Let $f : E\rightarrow S$ be an elliptic curve over a scheme $S$ with identity section $e : S\rightarrow E$.
Why is it true that $e^*\Omega_{E/S}\cong f_*\Omega_{E/S}$? (I believe these should be naturally/canonically isomorphic, but I don't know why).
Why should this be true intuitively? The first ($e^*\Omega_{E/S}$) is the "restriction" of $\Omega_{E/S}$ to the identity section. Here, I think of the sections of $e^*\Omega_{E/S}$ as sections of the cotangent bundle on $E/S$, "restricted to fibral tangent spaces".
What about $f_*\Omega_{E/S}$? I have a difficult time understanding $f_*\Omega_{E/S}$ geometrically.
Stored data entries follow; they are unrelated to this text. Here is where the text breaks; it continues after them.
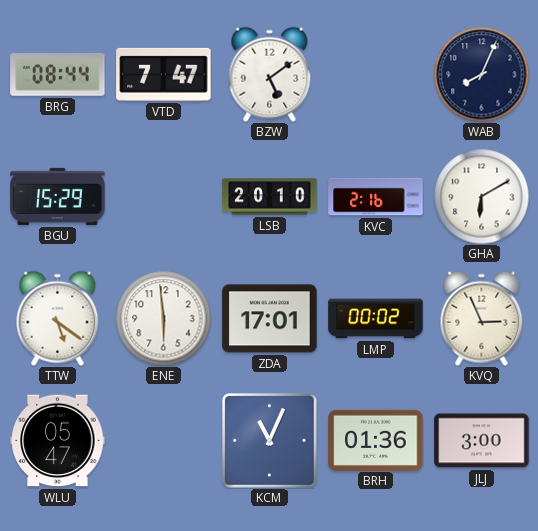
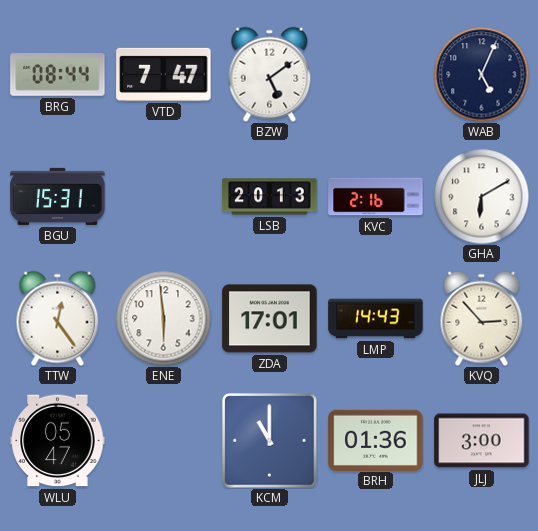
WAB: 8:04 -> 5:04
BGU: 15:29 -> 15:31
LSB: 20:10 -> 20:13
TTW: 5:21 -> 12:24
LMP: 00:02 -> 14:43
KVQ: 2:56 -> 2:53
KCM: 11:04 -> 11:00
What is its associated vector bundle? (What is the pushforward of a vector bundle anyway?) I suppose its sections over $U\subset S$ are just holomorphic relative differentials on $f^{-1}(U)$, but this doesn't obviously imply that $e^*\Omega_{E/S}\cong f_*\Omega_{E/S}$.
You have an exact sequence $0\to \Omega_{E/S}(-e(S))\to \Omega_{E/S}\to {\Omega_{E/S}}_{|e(S)}=e^*\Omega_{E/S}\to 0$. Applying $f_*$, you get a long exact sequence, $0\to f_*(\Omega_{E/S})\to e^*(\Omega_{E/S})\to R^1f_*(\Omega_{E/S}(-e(S)))\to R^1f_*(\Omega_{E/S})\to 0$. Both the last two terms are line bundles on $S$ by semicontinuity theorems (and Riemann-Roch) and thus they must be isomorphic. So, we get that the first two terms are isomorphic too.